Y descubrir en las cosas sencillas, cotidianas, ese algo de humanas que tienen de nosotros; sus formas y dialectos, la breve o larga historia de los entrecortados silencios que barnizan su precaria presencia; sus sueños truncados, sus instantes de júbilo por el uso que les damos.

Para acabar cayendo en la cuenta de que no es que los días sean más largos ni apremiantes. No, son las horas, esa sucesión mutante de minutos, las que al final demoran en pasar; en resistirse a extinguirse, dejando tras de sí la belleza del instante, los claroscuros del día, la fugacidad que lo vuelve sublime; algo sobrenatural, revestido de una aureola de arcoíris.
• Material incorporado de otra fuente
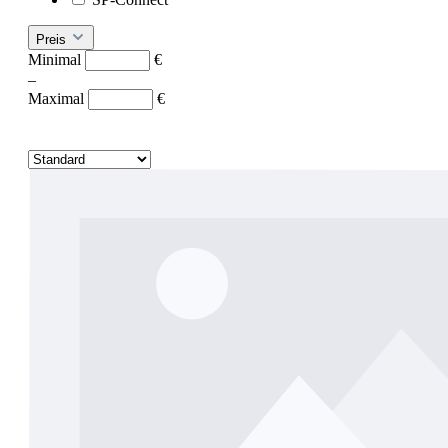
Preis
Minimal
€
–
Maximal
€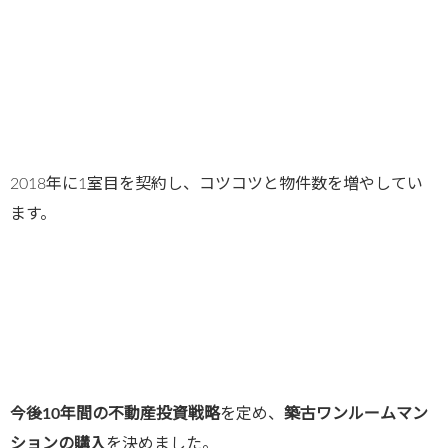
2018年に1室目を契約し、コツコツと物件数を増やしてい
ます。
今後10年間の不動産投資戦略
を定め、
築古ワンルームマン
ションの購入
を決めました。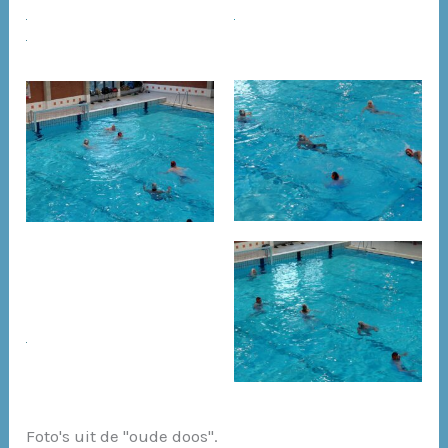
Foto's uit de "oude doos".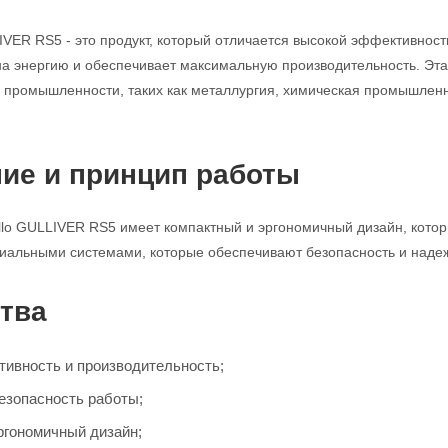
LIVER RS5 - это продукт, который отличается высокой эффективнос
на энергию и обеспечивает максимальную производительность. Эта
 промышленности, таких как металлургия, химическая промышленн
ие и принцип работы
ello GULLIVER RS5 имеет компактный и эргономичный дизайн, котор
иальными системами, которые обеспечивают безопасность и надеж
тва
ивность и производительность;
езопасность работы;
ргономичный дизайн;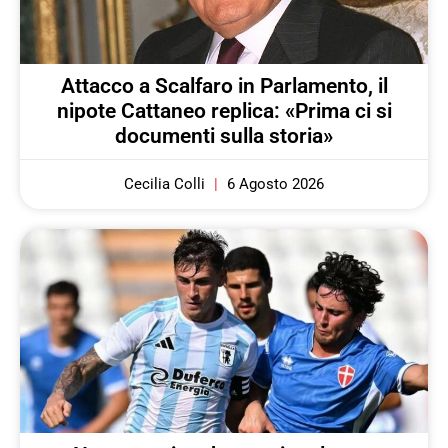
Attacco a Scalfaro in Parlamento, il
nipote Cattaneo replica: «Prima ci si
documenti sulla storia»
Cecilia Colli
6 Agosto 2026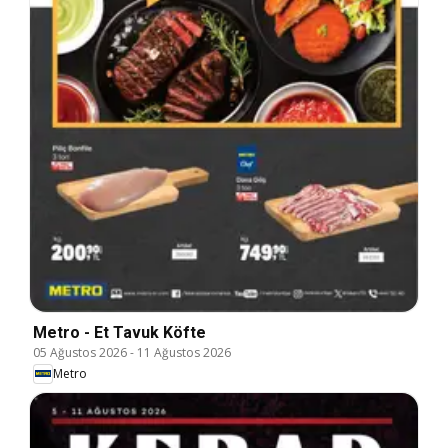
Metro - Et Tavuk Köfte
05 Ağustos 2026
-
11 Ağustos 2026
Metro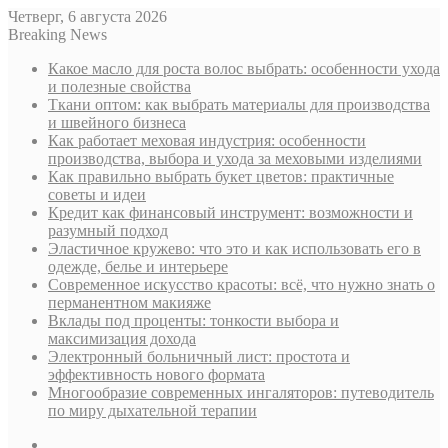
Четверг, 6 августа 2026
Breaking News
Какое масло для роста волос выбрать: особенности ухода
и полезные свойства
Ткани оптом: как выбрать материалы для производства
и швейного бизнеса
Как работает меховая индустрия: особенности
производства, выбора и ухода за меховыми изделиями
Как правильно выбрать букет цветов: практичные
советы и идеи
Кредит как финансовый инструмент: возможности и
разумный подход
Эластичное кружево: что это и как использовать его в
одежде, белье и интерьере
Современное искусство красоты: всё, что нужно знать о
перманентном макияже
Вклады под проценты: тонкости выбора и
максимизация дохода
Электронный больничный лист: простота и
эффективность нового формата
Многообразие современных ингаляторов: путеводитель
по миру дыхательной терапии
Sidebar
De esas múltiples posibilidades de quedarnos con nosotros que nos deparan las clausuras, hay una que celebro alborozado con ese otro Yo que, fractal, me habita y reproduce: reencontrar en la alborozada cotidianidad de estos días a esos nosotros biunívocos, que nos pertenecen en jubilosa comunión: la madre centenaria y memoriosa que cultiva un jardín y hace versos a las flores, mi mujer-novia, mis hijos-padres, mis hermanos-abuelos.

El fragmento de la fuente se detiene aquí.